Die Berliner zeigen ihren Gästen gern ihre moderne, hochgewachsene Stadt am Potsdamer Platz, die historische am Gendarmenmarkt, sie zeigen die schicken Townhouses am Auswärtigen Amt, die neue Friedrichstraße, die Szeneviertel in Mitte und Prenzlauer Berg, den Schlossplatz und die Linden. Aber viele Berliner haben auch das Gefühl, dass der westliche Teil von der wachsenden Attraktivität der Stadt mehr abbekommen müsste.

Der Kurfürstendamm mit seiner eigenen Anziehungskraft, die Gedächtniskirche als ein Wahrzeichen, der Zoo mit dem weltberühmten Knut und die Tauentzienstraße mit dem KaDeWe sind Trümpfe, die sich bei Touristen ausspielen lassen. Sonst fehlt es an Attraktionen, das geplante Riesenrad soll die Lage zum Besseren drehen. Auch auf lange angekündigte Hochhausprojekte wie das „Zoofenster“ setzt die Geschäfts- und Tourismusbranche hohe Erwartungen.

Dass die Unesco kürzlich mehrere Siedlungen der Moderne, etwa die Britzer Hufeisensiedlung, zum Weltkulturerbe erhob, hat der Stadt zusätzlichen Auftrieb und internationale Beachtung geschenkt. Schon wird daran gearbeitet, den Siedlungen – auch touristisch – mehr Beachtung zu schenken, zumindest mit ihrer hohen Auszeichnung und mit dem baulichen Erbe der Stadt zu werben.

Mit dem geplanten Schloss-Neubau dürfte sich die Anziehungskraft der Berliner Mitte verstärken. Was die BVG, Rundfahrtbusse, Velotaxis oder auch die 125 000 mal im Jahr vermieten Leihfahrräder der Bahn nicht an Touristen bewältigen, wird auf dem Wasser bewegt.

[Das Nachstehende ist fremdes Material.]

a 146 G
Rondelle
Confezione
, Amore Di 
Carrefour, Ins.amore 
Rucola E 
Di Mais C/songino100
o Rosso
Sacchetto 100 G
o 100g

Der Verkehr von Ausflugsschiffen zwischen Schlossbrücke und Kanzleramt ist gerade an Wochenenden oft so dicht, dass es fast zu Staus kommt. Und immer mehr Berliner fahren mit, weil sie überrascht sind, wie schnell sich die Perspektiven verwandeln und wie neu ihnen die eigene Stadt werden kann. Auch das ist ein Grund, als Berliner hier den Urlaub zu verbringen und auszukosten, was Touristen – abgesehen von ihrer Verwunderung über die Schmierereien im Stadtbild – so rühmen: Das Kulturangebot, den öffentlichen Nahverkehr, die vergleichsweise noch immer günstigen Preise, den recht flüssigen Autoverkehr, die vielen Parks, die Wälder und die Seen.

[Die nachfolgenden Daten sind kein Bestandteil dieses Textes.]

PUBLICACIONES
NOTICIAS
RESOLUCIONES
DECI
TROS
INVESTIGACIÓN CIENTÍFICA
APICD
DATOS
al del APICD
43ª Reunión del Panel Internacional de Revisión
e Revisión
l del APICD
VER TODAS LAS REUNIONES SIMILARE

Und vielleicht wird man als Berliner wieder mal auf die Siegessäule steigen, die der Stadt gerade durch Barack Obama zu weltweitem Aufsehen verholfen hat. Die sich sozusagen als der ideale Standort ausgewiesen hat. Es sind 285 Stufen, hinauf, und von oben, unterhalb der ausgebreiteten Flügel und dem Rockzipfel von „Goldelse“, bietet sich ein toller Blick auf die Stadt. Sie scheint unüberschaubar zu sein, auch mit ihren Möglichkeiten. Ein angenehmes Gefühl. Hier ist gut zu spüren, was der Stadt im Augenblick so gut tut: ein frischer Wind.